Dans le premier arrondissement, plus de 40 % des habitants vivent sous le seuil de pauvreté, dont la plupart vivent dans des logements insalubres. Pourtant ces habitants ne sont visiblement pas la priorité de la mairie qui est plus préoccupée par l’image de façade qu’il faut donner pour attirer les touristes.
Car comment ne pas faire le parallèle avec les travaux de rénovation du quartier de « la Plaine » à quelques 100m de là qui sont très fortement combattus par les habitants du quartier ? Car pour offrir aux touristes de nouvelles et grandes terrasses de bar sur la place Jean Jaurès, la mairie n’hésite pas à déployer des moyens immenses en termes de forces de police mais aussi dans la construction d’un mur – baptisé « mur de la honte » et dont le prix est estimé à plus de 400 000 € – simplement pour empêcher les habitants et habitués du quartier de s’opposer à cette construction.
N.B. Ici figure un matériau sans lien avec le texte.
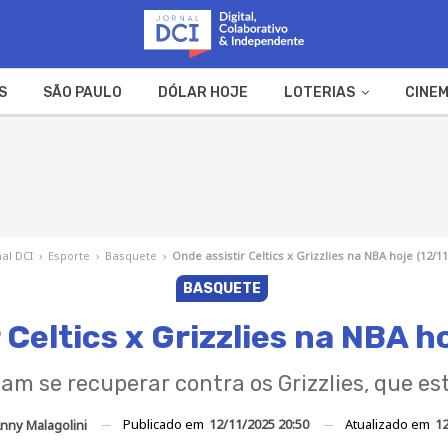
S
SÃO PAULO
DÓLAR HOJE
LOTERIAS
CINEM
A FAZENDA
WEB STORIES
nal DCI
›
Esporte
›
Basquete
›
Onde assistir Celtics x Grizzlies na NBA hoje (12/11
BASQUETE
 Celtics x Grizzlies na NBA h
cam se recuperar contra os Grizzlies, que e
Publicado em
12/11/2025 20:50
Atualizado em
12
nny Malagolini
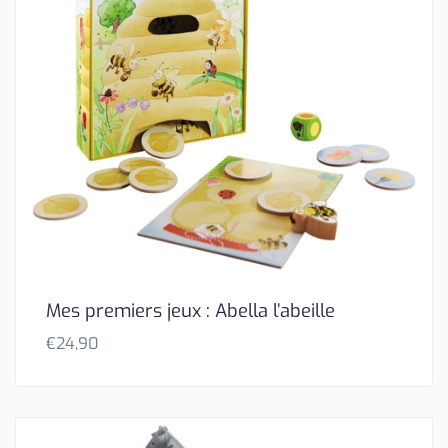
Mes premiers jeux : Abella l’abeille
€
24,90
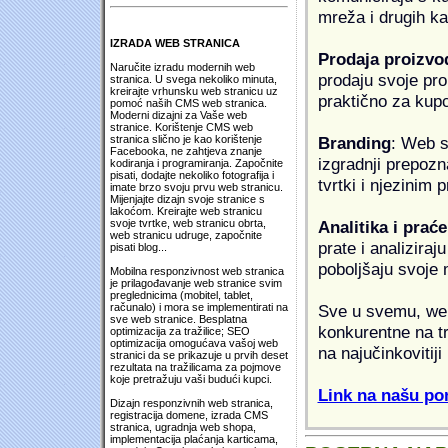
mreža i drugih k
IZRADA WEB STRANICA
Prodaja proizvo
Naručite izradu modernih web
prodaju svoje proi
stranica. U svega nekoliko minuta,
kreirajte vrhunsku web stranicu uz
praktično za kup
pomoć naših CMS web stranica.
Moderni dizajni za Vaše web
stranice. Korištenje CMS web
Branding
: Web s
stranica slično je kao korištenje
Facebooka, ne zahtjeva znanje
izgradnji prepozna
kodiranja i programiranja. Započnite
pisati, dodajte nekoliko fotografija i
tvrtki i njezinim
imate brzo svoju prvu web stranicu.
Mijenjajte dizajn svoje stranice s
lakoćom. Kreirajte web stranicu
Analitika i praće
svoje tvrtke, web stranicu obrta,
web stranicu udruge, započnite
prate i analiziraj
pisati blog...
poboljšaju svoje 
Mobilna responzivnost web stranica
je prilagođavanje web stranice svim
preglednicima (mobitel, tablet,
Sve u svemu, web 
računalo) i mora se implementirati na
sve web stranice. Besplatna
konkurentne na tr
optimizacija za tražilice; SEO
optimizacija omogućava vašoj web
na najučinkovitiji
stranici da se prikazuje u prvih deset
rezultata na tražilicama za pojmove
koje pretražuju vaši budući kupci.
Link na našu pon
Dizajn responzivnih web stranica,
registracija domene, izrada CMS
stranica, ugradnja web shopa,
implementacija plaćanja karticama,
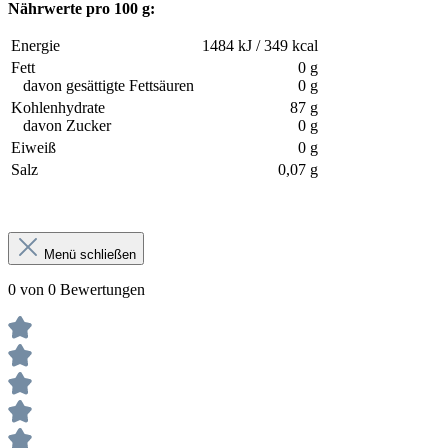
Nährwerte pro 100 g:
Energie
1484 kJ / 349 kcal
Fett
0 g
davon gesättigte Fettsäuren
0 g
Kohlenhydrate
87 g
davon Zucker
0 g
Eiweiß
0 g
Salz
0,07 g
Menü schließen
0 von 0 Bewertungen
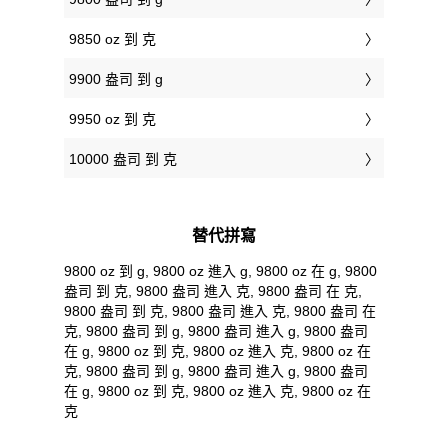
9850 oz 到 克
9900 盎司 到 g
9950 oz 到 克
10000 盎司 到 克
替代拼寫
9800 oz 到 g, 9800 oz 進入 g, 9800 oz 在 g, 9800
盎司 到 克, 9800 盎司 進入 克, 9800 盎司 在 克,
9800 盎司 到 克, 9800 盎司 進入 克, 9800 盎司 在
克, 9800 盎司 到 g, 9800 盎司 進入 g, 9800 盎司
在 g, 9800 oz 到 克, 9800 oz 進入 克, 9800 oz 在
克, 9800 盎司 到 g, 9800 盎司 進入 g, 9800 盎司
在 g, 9800 oz 到 克, 9800 oz 進入 克, 9800 oz 在
克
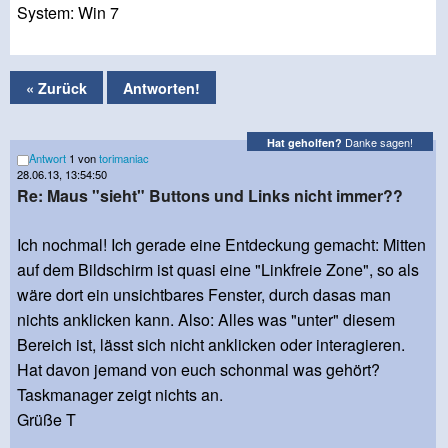
System: Win 7
« Zurück
Antworten!
Danke sagen!
Hat geholfen?
Antwort
1 von
torimaniac
28.06.13, 13:54:50
Re: Maus "sieht" Buttons und Links nicht immer??
Ich nochmal! Ich gerade eine Entdeckung gemacht: Mitten
auf dem Bildschirm ist quasi eine "Linkfreie Zone", so als
wäre dort ein unsichtbares Fenster, durch dasas man
nichts anklicken kann. Also: Alles was "unter" diesem
Bereich ist, lässt sich nicht anklicken oder interagieren.
Hat davon jemand von euch schonmal was gehört?
Taskmanager zeigt nichts an.
Grüße T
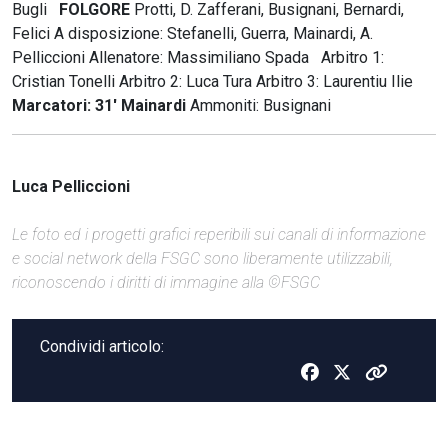
Bugli
FOLGORE
Protti, D. Zafferani, Busignani, Bernardi,
Felici A disposizione: Stefanelli, Guerra, Mainardi, A.
Pelliccioni Allenatore: Massimiliano Spada Arbitro 1:
Cristian Tonelli Arbitro 2: Luca Tura Arbitro 3: Laurentiu Ilie
Marcatori: 31' Mainardi
Ammoniti: Busignani
Luca Pelliccioni
Le foto ed i progetti grafici reperibili sui canali di informazione
e social network della FSGC sono liberamente utilizzabili,
riconoscendo i diritti di immagine alla ©FSGC
Condividi articolo:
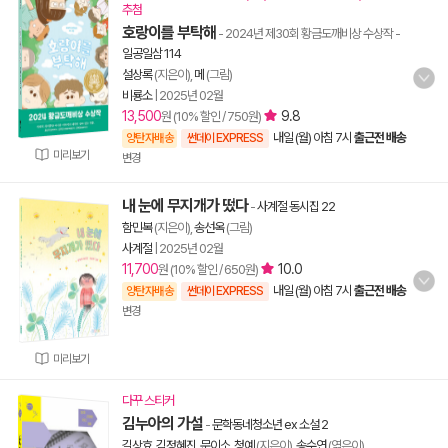
추첨
호랑이를 부탁해
- 2024년 제30회 황금도깨비상 수상작
-
일공일삼 114
설상록
(지은이),
메
(그림)
비룡소
|
2025년 02월
13,500
9.8
원 (10% 할인 / 750원)
내일 (월) 아침 7시
출근전 배송
양탄자배송
썬데이 EXPRESS
미리보기
변경
내 눈에 무지개가 떴다
-
사계절 동시집 22
함민복
(지은이),
송선옥
(그림)
사계절
|
2025년 02월
11,700
10.0
원 (10% 할인 / 650원)
내일 (월) 아침 7시
출근전 배송
양탄자배송
썬데이 EXPRESS
변경
미리보기
다꾸 스티커
김누아의 가설
-
문학동네청소년 ex 소설 2
길상효
,
김정혜진
,
문이소
,
청예
(지은이),
송수연
(엮은이)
Des moyens il y en a, ce sont donc bel et bien des choix politiques qui sont la cause du drame de la rue d’Aubagne.
La grande majorité des habitations des travailleurs Marseillais nécessitent d’être rénovées, d’autant plus celles des plus pauvres. Il s’agit d’une urgence. Cependant les rénovations doivent être faites dans l’intérêt des habitants. Car les plans de rénovation permettent aux propriétaires immobiliers de se faire financer – jusqu’à 50 % – par de l’argent public les grands travaux. Or, il s’en suit que ces mêmes propriétaires profitent de ces opérations de rénovations pour augmenter les loyers ce qui ne fait que décaler le problème : les habitants les plus pauvres qui ne peuvent payer l’augmentation des loyers voire de la taxe d’habitation sont obligés de déménager.
Cette « gentrification » de certains quartiers ne change rien au problème : les plus pauvres continuent de vivre dans des logements insalubres. C’est pourquoi, il faut d’urgence une véritable politique publique de l’habitat et du logement qui permette à tous d’accéder à des logements de qualité.
La CGT présente ses condoléances aux familles des victimes. Nous restons solidaires et disponibles pour faire valoir nos droits à vivre dans la dignité et faire en sorte que les autorités assument leurs responsabilités et donne réparation, autant que possible, aux victimes et familles des victimes.